Quando chegou a hora, ele tirou o pau da minha buceta e avançou de joelhos na cama, com as pernas dos dois lados dos meus ombros. Agarrou o pinto e apontou pra mim. Segurei com a mão e levei até a boca. No mesmo instante em que ele soltou um último gemido alto que encheu o quarto, senti a grossura do líquido viscoso na minha língua, no meu céu da boca, na boca inteira. A excitação intensa dele produziu uma porrada de porra que não parava de entrar. Não engoli na hora, deixei uns segundos descansando pra saborear.
Assim que engoli, e depois de chupar a cabecinha dele um pouco mais pra limpar direitinho, admiti que tinha gostado. Que tudo nele me agradou. Voltei minha atenção pro meu namorado e vi que ele já tinha terminado fazia pelo menos uns minutos. Ele me disse que quando aconteceu, tinha se levantado pra ir ao banheiro se limpar com papel higiênico, e que nenhum de nós tinha percebido. E era verdade; pelo menos eu não tinha notado nada.
Depois que o Iván terminou de se higienizar e se vestir de novo no banheiro, voltou pro quarto e olhou pra nós dois. Eu continuava na cama, pelada, sem a menor vontade de me vestir. Tava aproveitando o momento de descanso, com meu parceiro admirando minha nudez.
— Foi uma delícia — reconheceu o Iván.
— Você nunca tinha se divertido tanto antes? — perguntei, sorrindo.
Iván balançou a cabeça negando.
— Não, com certeza foi a melhor experiência que já tive.
Vi o Lucas me olhando com um sorriso caloroso, e soube que ele ia me dizer algo em resposta.
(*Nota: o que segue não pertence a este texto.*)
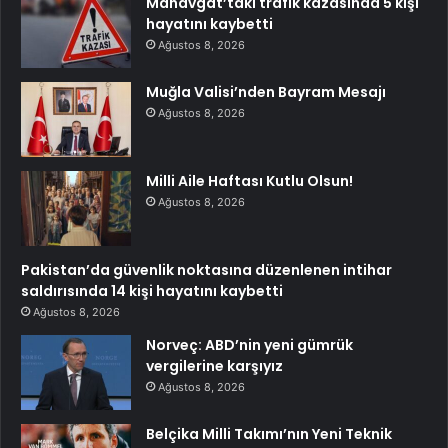
Manavgat’taki trafik kazasında 5 kişi
hayatını kaybetti
Ağustos 8, 2026
Muğla Valisi’nden Bayram Mesajı
Ağustos 8, 2026
Milli Aile Haftası Kutlu Olsun!
Ağustos 8, 2026
Pakistan’da güvenlik noktasına düzenlenen intihar
saldırısında 14 kişi hayatını kaybetti
Ağustos 8, 2026
Norveç: ABD’nin yeni gümrük
vergilerine karşıyız
Ağustos 8, 2026
Belçika Milli Takımı’nın Yeni Teknik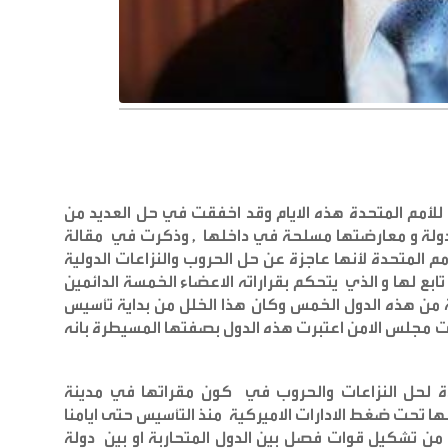
للأمم المتحدة هذه الايام وقد اخفقت في حل العديد من
ن دولة و معارضتها مسلحة في داخلها , وذكرت في مقالة
مم المتحدة لأنها عاجزة عن حل الحروب والنزاعات الدولية
ع لها و الذي يتحكم بقراراته الاعضاء الخمسة الدائمين
ة من هذه الدول الخمس وكان هذا الخلل من بداية تأسيس
ت مجلس الامن اعتبرت هذه الدول بصفتها المسيطرة بانه
ة لحل النزاعات والحروب في كون مقراتها في مدينة
لها تحت ضغط الادارات الاميركية منذ التأسيس حتى ايامنا
من تشكيل قوات فصل بين الدول المتحاربة او بين دولة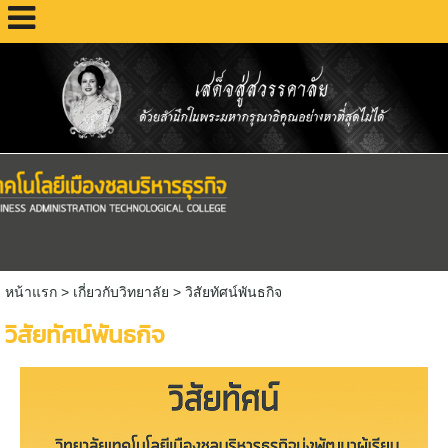
หน้าแรก
> เกี่ยวกับวิทยาลัย >
วิสัยทัศน์พันธกิจ
วิสัยทัศน์พันธกิจ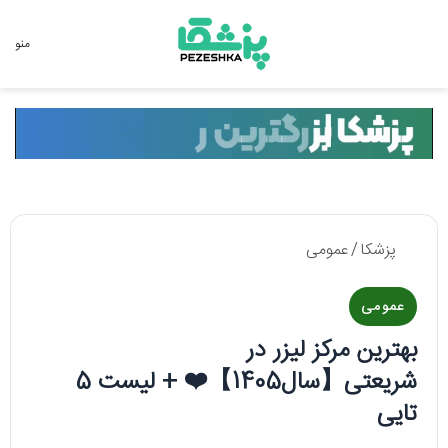
جستجو برای
منو
پزشکا
/
عمومی
عمومی
بهترین مرکز لیزر در
شریعتی【سال1405】❤️ + لیست 5
تایی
— Bom, acho que pra você foi a mesma coisa —noite certaEu ri de repente e fiquei vermelha. Já tinha saído do papel de namorada infiel e agora não tinha mais motivo pra continuar fazendo declarações humilhantes.
Mas, pensando bem, por mais que isso tenha sido intenso, pesado e sem igual, eu não trocaria o sexo com meu namorado por ninguém. Além de ele também ser bom nisso, ele coloca aquele toque de romantismo que não tem como replicar.
Lucas acompanhou o amigo até embaixo depois que a gente conversou mais um pouco sobre o assunto, embora eu não quisesse me abrir muito, seja por causa do pequeno desconforto que ia crescendo, seja porque eu ainda estava meio agitada. Eles falaram sobre um próximo encontro, mas sem marcar um dia específico. Claro, se eu topasse. Eu topei, com um ar fingido de desinteresse, mas por dentro tava morrendo de vontade que aquilo se repetisse logo. Aquele garoto, aquele homem. Comia como um garanhão. Sortudas as minas que ele vai pegar daqui até a gente se encontrar de novo.
E como dizia na internet, naquela noite eu e Lucas transamos por quase três horas sem parar. Em certo momento, ele me perguntou se, enquanto tava com ele, eu tava pensando no Ivan. Respondi que não, que são duas situações diferentes.
Mas como foi difícil me concentrar sem que o rosto dele, os músculos e aquela vara enorme não passassem pela minha cabeça enquanto eu e meu namorado estávamos transando. Como ia ser difícil também esperar pela próxima vez.